There were about 80 people at the conference and we were split up into 4 groups and attended 4 separate sessions. As always, I felt extremely shy and awkward around a bunch of people I didn't know. There were a couple of people who were nice to me because I'd met them at the workshop I went to in the summer but they're kind of big whigs in wood type (I know, small pond!) so they were in high demand. I just have such a hard time mingling and approaching people. So...most of the time, I was alone in the crowd. It was lonely at times. Especially the meals. People were friendly enough but had their own groups. Besides, they're all in the field and I'm an outlier since I just do it for fun! How weird is that?
I really enjoyed learning more about wood type and history, though. For people who aren't interested in Wood Type, it may not be so interesting but I thought it was great! One session was by a man from the Newberry Library in Chicago. One of the things that companies who made Wood Type did was create specimen books. These were basically the catalogs they sent to potential customers. Most of them were ok but not particularly artistic.
One, however, was from a very high end company -- Wm. H. Page & Co. -- whose specimen book was basically an art book. The presenter showed images from this specimen book (of which there are very few and they're very expensive). Here's a blog (by one of the other presenters) where there's an image of one of the letters. An artist also used one of the blocks from the Page company and made prints for those of us attending to have. It's just beautiful!! There's a different block for every color and the artist had to run it through for each color and get it lined up just right. I'd love to have the equipment to play around with this stuff!
Two of the presenters talked about the history of wood type in Italy. There's a museum in Italy that I would love, love, love to go to called Tipoteca Italiana. The presenter talked about the museum but also talked about the area of Italy it's in. So beautiful!! It's one of those situations where the community of people interested in this stuff is small enough that if I contacted him and let him know I had been at this conference, he would help me as a tourist. Man, that would be so fun...

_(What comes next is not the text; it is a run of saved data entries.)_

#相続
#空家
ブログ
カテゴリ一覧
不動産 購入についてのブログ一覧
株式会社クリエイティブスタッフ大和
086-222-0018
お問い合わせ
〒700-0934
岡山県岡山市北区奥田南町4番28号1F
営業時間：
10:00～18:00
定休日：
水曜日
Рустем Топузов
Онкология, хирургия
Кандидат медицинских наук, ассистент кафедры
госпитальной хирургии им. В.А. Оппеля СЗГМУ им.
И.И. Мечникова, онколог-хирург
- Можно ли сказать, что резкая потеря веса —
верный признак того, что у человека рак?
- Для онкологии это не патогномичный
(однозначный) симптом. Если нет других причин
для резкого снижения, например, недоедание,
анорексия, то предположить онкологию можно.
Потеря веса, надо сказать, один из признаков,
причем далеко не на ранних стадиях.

There's a place in Nashville called Hatch Show Print where they've been doing wood type prints since 1879 and have had a resurgence as modern musicians have used them to print their posters. The guy that runs the place spoke at dinner and he was a major, major narcissist. Yuck. The place seems interesting but jeez, he was full of himself.
One of the most interesting things about the conference was learning about a font and wood type that were specifically created for the Lushootseed language spoken by the Tulalip Tribes in the Northwest US and into British Columbia. Lushootseed was not a written language until it became less commonly spoken and the people wanted to develop a way to record it so it wouldn't be lost. An alphabet was developed but the tribes were having to use fonts already available like Times New Roman. Because these fonts were not specific to the language, they weren't entirely accurate and they didn't look very pretty which might discourage potential speakers - i.e., younger generations - to want to learn it/read it and to feel pride in it.

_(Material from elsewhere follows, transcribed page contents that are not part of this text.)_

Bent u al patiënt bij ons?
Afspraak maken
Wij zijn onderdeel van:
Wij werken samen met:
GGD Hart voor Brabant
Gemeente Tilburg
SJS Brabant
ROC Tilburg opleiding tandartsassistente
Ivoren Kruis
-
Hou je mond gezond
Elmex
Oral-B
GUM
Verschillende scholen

Juliet Shen worked with the Hamilton Wood Type Museum to develop wood type from her font that could be used to educate Tulalip children in Lushootseed at a summer language camp (and beyond). Here's a story about it with some other links. Pretty neat.
If you're still reading, I'm sure your eyes have glazed over, but...the last thing I'll mention is that there was a faculty member from U of Texas who curates the Rob Roy Kelly Collection. The web site is really nice and gives some background about wood type with examples.
On the way back home, I had a beautiful drive through the Wisconsin countryside on my way to see Maddy in Madison - I guess I can just call it Maddyson from here on out. As always, it was really fun to see her and spend time with her. We had lunch, shopped, went with her and her roommate Katie to the craft store and bead store so they could get some fun projects since neither of them has a car and can't get out for that kind of stuff often. Maddy's learning to crochet and Katie's learning how to knit. The drive home was very long and boring but I survived. It was worth it!